Dans un revirement spectaculaire qui a secoué le paysage médiatique algérien, le journaliste El Kadi Ihsane a retrouvé sa liberté dans la nuit du 31 octobre au 1er novembre 2024. Cette libération, aussi inattendue que symbolique, intervient après près de deux ans d'une détention qui avait suscité une vague d'indignation internationale.
Contre toute attente, le président Abdelmadjid Tebboune a inclus le fondateur des sites Radio- M et Maghreb Émergent dans une grâce présidentielle touchant 4000 détenus, à l'occasion du 70e anniversaire du déclenchement de la guerre de Libération nationale. Une décision qui résonne comme un coup de théâtre dans une affaire qui semblait sans issue, particulièrement depuis le rejet du pourvoi en cassation en octobre 2023.
L'histoire d'El Kadi Ihsane illustre les défis auxquels font face les journalistes indépendants en Algérie.
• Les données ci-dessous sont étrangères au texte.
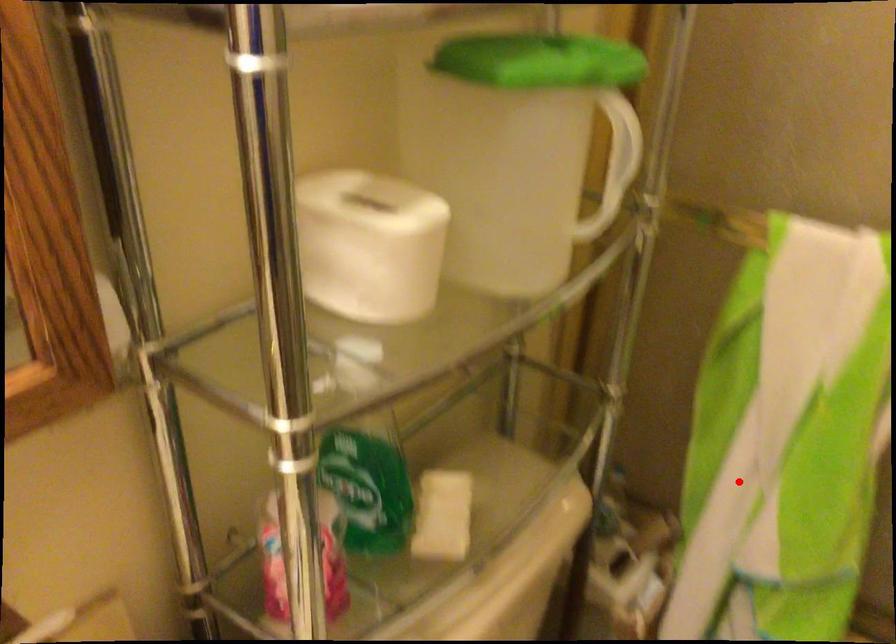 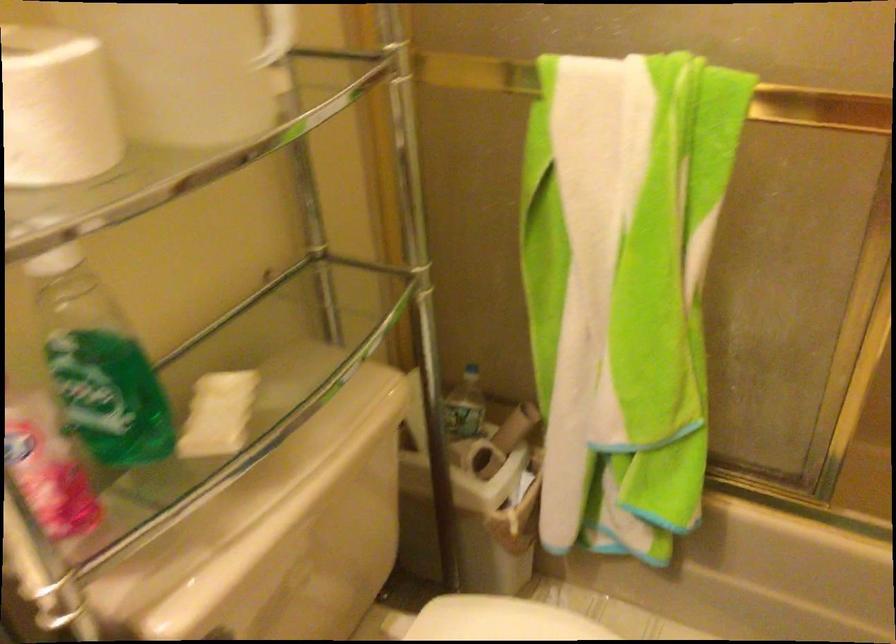 The point at the highlighted location is marked in the first image. Where is the corresponding point in the second image?

(575, 353)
Arrêté le 24 décembre 2022 à son domicile de Zemmouri, il était accusé de “réception de fonds de l'étranger” visant à “porter atteinte à la sécurité de l'État”. Des accusations vivement contestées par sa défense, qui a toujours maintenu que les fonds provenaient simplement de sa fille Tinhinane, actionnaire des médias et résidente au Royaume-Uni.
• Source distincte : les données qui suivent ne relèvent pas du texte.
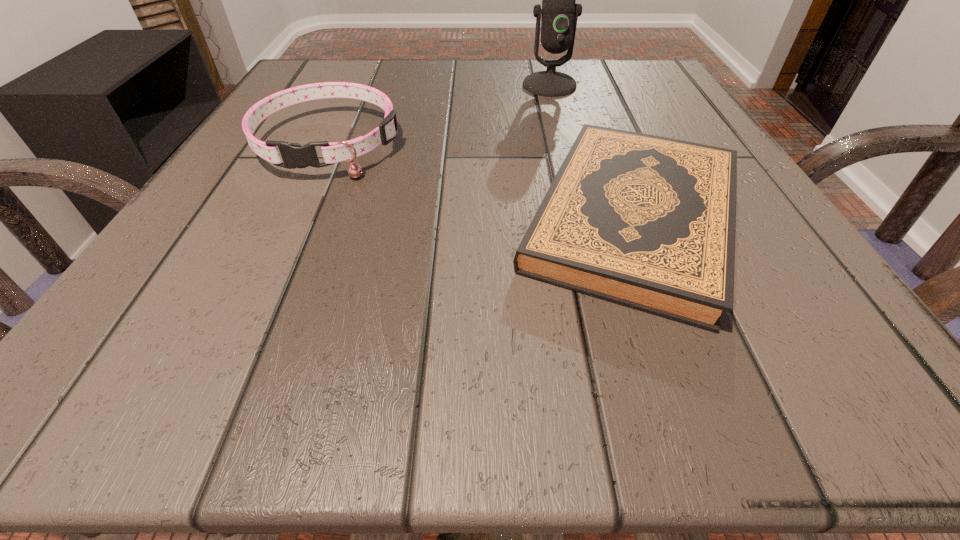 At what (x,y) coordinates should I click in order to perform the action: click on microphone. Please return your answer as a coordinate pair (x, y). The height and width of the screenshot is (540, 960). Looking at the image, I should click on (558, 22).

This screenshot has width=960, height=540. What are the coordinates of `the tallest object` in the screenshot? It's located at (558, 22).

I want to click on the second tallest object, so click(293, 155).

The image size is (960, 540). Find the location of `dog collar`. dog collar is located at coordinates pos(293,155).

Where is `the shortest object`? The width and height of the screenshot is (960, 540). the shortest object is located at coordinates (x=647, y=222).

The height and width of the screenshot is (540, 960). I want to click on free space located on the front of the microphone, so click(x=566, y=149).

This screenshot has width=960, height=540. I want to click on free location located 0.260m with the buckle on the second tallest object, so click(x=245, y=325).

Find the location of a particular element. The height and width of the screenshot is (540, 960). blank space located 0.140m on the back of the hardback book is located at coordinates (589, 106).

The image size is (960, 540). I want to click on object located at the far edge, so click(x=558, y=22).

You are a GUI agent. You are given a task and a screenshot of the screen. Output one action in this format:
    pyautogui.click(x=<x>, y=<y>)
    Task: Click on the object present at the near edge
    This screenshot has height=540, width=960.
    Given the screenshot: What is the action you would take?
    pyautogui.click(x=647, y=222)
Une escalade judiciaire jusqu'à l'improbable dénouement:
Au fil des mois, le parcours judiciaire du journaliste avait pris une tournure particulièrement préoccupante. Condamné initialement à 5 ans de prison dont trois ans fermes, il avait vu sa peine aggravée en appel à 7 ans dont cinq ans ferme. La justice avait également ordonné la dissolution de sa société Interface Médias, éditrice des deux sites d'information, accompagnée de la saisie de son matériel, une décision qui fut confirmée en juin 2024. Un premier signe d'espoir était toutefois apparu le 5 juillet 2024, lors de la célébration de l'indépendance, lorsqu'El Kadi Ihsane avait bénéficié d'une réduction de peine de 24 mois.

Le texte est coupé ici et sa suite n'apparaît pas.